(Document understanding data)
◇ ◇ ◇ ◇ ◇

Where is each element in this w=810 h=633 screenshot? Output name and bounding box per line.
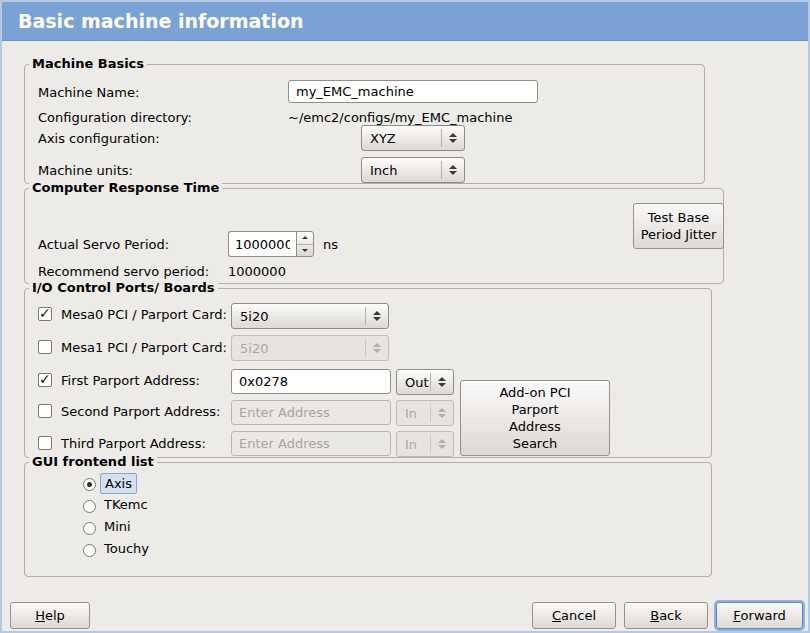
- machine-name-input[interactable]: [288, 80, 538, 103]
- second-parport-checkbox[interactable]: [38, 404, 52, 418]
- recommend-period-value: 1000000: [228, 264, 286, 280]
- config-dir-value: ~/emc2/configs/my_EMC_machine: [288, 110, 512, 126]
- radio-tkemc-label[interactable]: TKemc: [100, 495, 152, 514]
- addon-button-line1: Add-on PCI: [499, 384, 570, 401]
- cancel-button[interactable]: Cancel: [532, 602, 616, 629]
- mesa1-card-value: 5i20: [232, 341, 365, 356]
- test-base-period-jitter-button[interactable]: Test Base Period Jitter: [633, 203, 724, 249]
- radio-mini[interactable]: [83, 522, 96, 535]
- addon-button-line4: Search: [513, 435, 558, 452]
- test-button-line2: Period Jitter: [641, 226, 717, 243]
- servo-period-input[interactable]: [228, 231, 296, 257]
- first-parport-checkbox[interactable]: [38, 373, 52, 387]
- third-parport-label: Third Parport Address:: [61, 436, 206, 452]
- second-parport-direction-select: In: [396, 400, 454, 426]
- response-time-group: Computer Response Time Test Base Period …: [24, 188, 724, 284]
- help-button[interactable]: Help: [10, 602, 90, 629]
- radio-tkemc[interactable]: [83, 500, 96, 513]
- response-time-legend: Computer Response Time: [29, 180, 222, 195]
- servo-period-spinner[interactable]: [228, 231, 314, 257]
- second-parport-direction-value: In: [397, 406, 430, 421]
- addon-button-line2: Parport: [511, 401, 558, 418]
- mesa0-card-value: 5i20: [232, 309, 365, 324]
- first-parport-direction-select[interactable]: Out: [396, 369, 454, 395]
- machine-units-value: Inch: [362, 163, 441, 178]
- mesa1-checkbox[interactable]: [38, 340, 52, 354]
- radio-mini-label[interactable]: Mini: [100, 517, 135, 536]
- updown-arrows-icon: [431, 377, 453, 387]
- axis-config-value: XYZ: [362, 131, 441, 146]
- machine-name-label: Machine Name:: [38, 85, 139, 101]
- addon-button-line3: Address: [509, 418, 561, 435]
- gui-frontend-group: GUI frontend list Axis TKemc Mini Touchy: [24, 462, 712, 577]
- gui-frontend-legend: GUI frontend list: [29, 454, 157, 469]
- test-button-line1: Test Base: [648, 209, 709, 226]
- mesa1-card-select: 5i20: [231, 335, 389, 361]
- forward-button[interactable]: Forward: [716, 602, 803, 629]
- first-parport-direction-value: Out: [397, 375, 430, 390]
- radio-axis-label[interactable]: Axis: [100, 473, 137, 494]
- third-parport-checkbox[interactable]: [38, 436, 52, 450]
- radio-touchy-label[interactable]: Touchy: [100, 539, 153, 558]
- spin-up-icon[interactable]: [297, 232, 313, 245]
- updown-arrows-icon: [442, 133, 464, 143]
- basic-machine-information-window: Basic machine information Machine Basics…: [0, 0, 810, 633]
- updown-arrows-icon: [442, 165, 464, 175]
- servo-period-unit: ns: [323, 237, 338, 253]
- config-dir-label: Configuration directory:: [38, 110, 192, 126]
- first-parport-address-input[interactable]: [231, 369, 391, 394]
- recommend-period-label: Recommend servo period:: [38, 264, 209, 280]
- page-title: Basic machine information: [2, 2, 808, 41]
- mesa1-label: Mesa1 PCI / Parport Card:: [61, 340, 227, 356]
- spin-down-icon[interactable]: [297, 245, 313, 257]
- machine-units-label: Machine units:: [38, 163, 133, 179]
- second-parport-address-input: [231, 400, 391, 425]
- io-ports-group: I/O Control Ports/ Boards Mesa0 PCI / Pa…: [24, 288, 712, 458]
- axis-config-label: Axis configuration:: [38, 131, 160, 147]
- spinner-buttons[interactable]: [296, 231, 314, 257]
- first-parport-label: First Parport Address:: [61, 373, 200, 389]
- third-parport-address-input: [231, 431, 391, 456]
- io-ports-legend: I/O Control Ports/ Boards: [29, 280, 218, 295]
- mesa0-card-select[interactable]: 5i20: [231, 303, 389, 329]
- mesa0-label: Mesa0 PCI / Parport Card:: [61, 307, 227, 323]
- axis-config-select[interactable]: XYZ: [361, 125, 465, 151]
- radio-touchy[interactable]: [83, 544, 96, 557]
- machine-basics-group: Machine Basics Machine Name: Configurati…: [24, 64, 705, 184]
- addon-pci-search-button[interactable]: Add-on PCI Parport Address Search: [460, 380, 610, 456]
- updown-arrows-icon: [366, 311, 388, 321]
- updown-arrows-icon: [366, 343, 388, 353]
- radio-axis[interactable]: [83, 478, 96, 491]
- mesa0-checkbox[interactable]: [38, 307, 52, 321]
- updown-arrows-icon: [431, 408, 453, 418]
- machine-units-select[interactable]: Inch: [361, 157, 465, 183]
- third-parport-direction-select: In: [396, 431, 454, 457]
- machine-basics-legend: Machine Basics: [29, 56, 147, 71]
- updown-arrows-icon: [431, 439, 453, 449]
- back-button[interactable]: Back: [624, 602, 708, 629]
- third-parport-direction-value: In: [397, 437, 430, 452]
- servo-period-label: Actual Servo Period:: [38, 237, 169, 253]
- second-parport-label: Second Parport Address:: [61, 404, 220, 420]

◇ ◇ ◇ ◇ ◇

→ **PROBLEM DETAILS**:
Could you repeat every entry above exactly, with each picture omitted?

→ **ANSWER SECTION**:
Where is each element in this w=810 h=633 screenshot? Output name and bounding box per line.
- machine-name-input[interactable]: [288, 80, 538, 103]
- second-parport-checkbox[interactable]: [38, 404, 52, 418]
- recommend-period-value: 1000000: [228, 264, 286, 280]
- config-dir-value: ~/emc2/configs/my_EMC_machine: [288, 110, 512, 126]
- radio-tkemc-label[interactable]: TKemc: [100, 495, 152, 514]
- addon-button-line1: Add-on PCI: [499, 384, 570, 401]
- cancel-button[interactable]: Cancel: [532, 602, 616, 629]
- mesa1-card-value: 5i20: [232, 341, 365, 356]
- test-base-period-jitter-button[interactable]: Test Base Period Jitter: [633, 203, 724, 249]
- radio-mini[interactable]: [83, 522, 96, 535]
- addon-button-line4: Search: [513, 435, 558, 452]
- test-button-line2: Period Jitter: [641, 226, 717, 243]
- servo-period-input[interactable]: [228, 231, 296, 257]
- first-parport-checkbox[interactable]: [38, 373, 52, 387]
- third-parport-label: Third Parport Address:: [61, 436, 206, 452]
- second-parport-direction-select: In: [396, 400, 454, 426]
- response-time-group: Computer Response Time Test Base Period …: [24, 188, 724, 284]
- help-button[interactable]: Help: [10, 602, 90, 629]
- radio-tkemc[interactable]: [83, 500, 96, 513]
- response-time-legend: Computer Response Time: [29, 180, 222, 195]
- servo-period-spinner[interactable]: [228, 231, 314, 257]
- second-parport-direction-value: In: [397, 406, 430, 421]
- addon-button-line2: Parport: [511, 401, 558, 418]
- mesa0-card-value: 5i20: [232, 309, 365, 324]
- first-parport-direction-select[interactable]: Out: [396, 369, 454, 395]
- machine-units-value: Inch: [362, 163, 441, 178]
- mesa1-checkbox[interactable]: [38, 340, 52, 354]
- radio-mini-label[interactable]: Mini: [100, 517, 135, 536]
- updown-arrows-icon: [431, 377, 453, 387]
- axis-config-value: XYZ: [362, 131, 441, 146]
- machine-name-label: Machine Name:: [38, 85, 139, 101]
- addon-button-line3: Address: [509, 418, 561, 435]
- gui-frontend-group: GUI frontend list Axis TKemc Mini Touchy: [24, 462, 712, 577]
- gui-frontend-legend: GUI frontend list: [29, 454, 157, 469]
- test-button-line1: Test Base: [648, 209, 709, 226]
- mesa1-card-select: 5i20: [231, 335, 389, 361]
- forward-button[interactable]: Forward: [716, 602, 803, 629]
- first-parport-direction-value: Out: [397, 375, 430, 390]
- radio-axis-label[interactable]: Axis: [100, 473, 137, 494]
- third-parport-checkbox[interactable]: [38, 436, 52, 450]
- radio-touchy-label[interactable]: Touchy: [100, 539, 153, 558]
- spin-up-icon[interactable]: [297, 232, 313, 245]
- updown-arrows-icon: [442, 133, 464, 143]
- basic-machine-information-window: Basic machine information Machine Basics…: [0, 0, 810, 633]
- updown-arrows-icon: [442, 165, 464, 175]
- servo-period-unit: ns: [323, 237, 338, 253]
- config-dir-label: Configuration directory:: [38, 110, 192, 126]
- first-parport-address-input[interactable]: [231, 369, 391, 394]
- recommend-period-label: Recommend servo period:: [38, 264, 209, 280]
- page-title: Basic machine information: [2, 2, 808, 41]
- mesa1-label: Mesa1 PCI / Parport Card:: [61, 340, 227, 356]
- spin-down-icon[interactable]: [297, 245, 313, 257]
- machine-units-label: Machine units:: [38, 163, 133, 179]
- second-parport-address-input: [231, 400, 391, 425]
- io-ports-group: I/O Control Ports/ Boards Mesa0 PCI / Pa…: [24, 288, 712, 458]
- axis-config-label: Axis configuration:: [38, 131, 160, 147]
- spinner-buttons[interactable]: [296, 231, 314, 257]
- first-parport-label: First Parport Address:: [61, 373, 200, 389]
- third-parport-address-input: [231, 431, 391, 456]
- io-ports-legend: I/O Control Ports/ Boards: [29, 280, 218, 295]
- mesa0-card-select[interactable]: 5i20: [231, 303, 389, 329]
- mesa0-label: Mesa0 PCI / Parport Card:: [61, 307, 227, 323]
- axis-config-select[interactable]: XYZ: [361, 125, 465, 151]
- radio-touchy[interactable]: [83, 544, 96, 557]
- machine-basics-group: Machine Basics Machine Name: Configurati…: [24, 64, 705, 184]
- addon-pci-search-button[interactable]: Add-on PCI Parport Address Search: [460, 380, 610, 456]
- updown-arrows-icon: [366, 311, 388, 321]
- updown-arrows-icon: [366, 343, 388, 353]
- radio-axis[interactable]: [83, 478, 96, 491]
- mesa0-checkbox[interactable]: [38, 307, 52, 321]
- updown-arrows-icon: [431, 408, 453, 418]
- machine-units-select[interactable]: Inch: [361, 157, 465, 183]
- third-parport-direction-select: In: [396, 431, 454, 457]
- machine-basics-legend: Machine Basics: [29, 56, 147, 71]
- updown-arrows-icon: [431, 439, 453, 449]
- back-button[interactable]: Back: [624, 602, 708, 629]
- third-parport-direction-value: In: [397, 437, 430, 452]
- servo-period-label: Actual Servo Period:: [38, 237, 169, 253]
- second-parport-label: Second Parport Address:: [61, 404, 220, 420]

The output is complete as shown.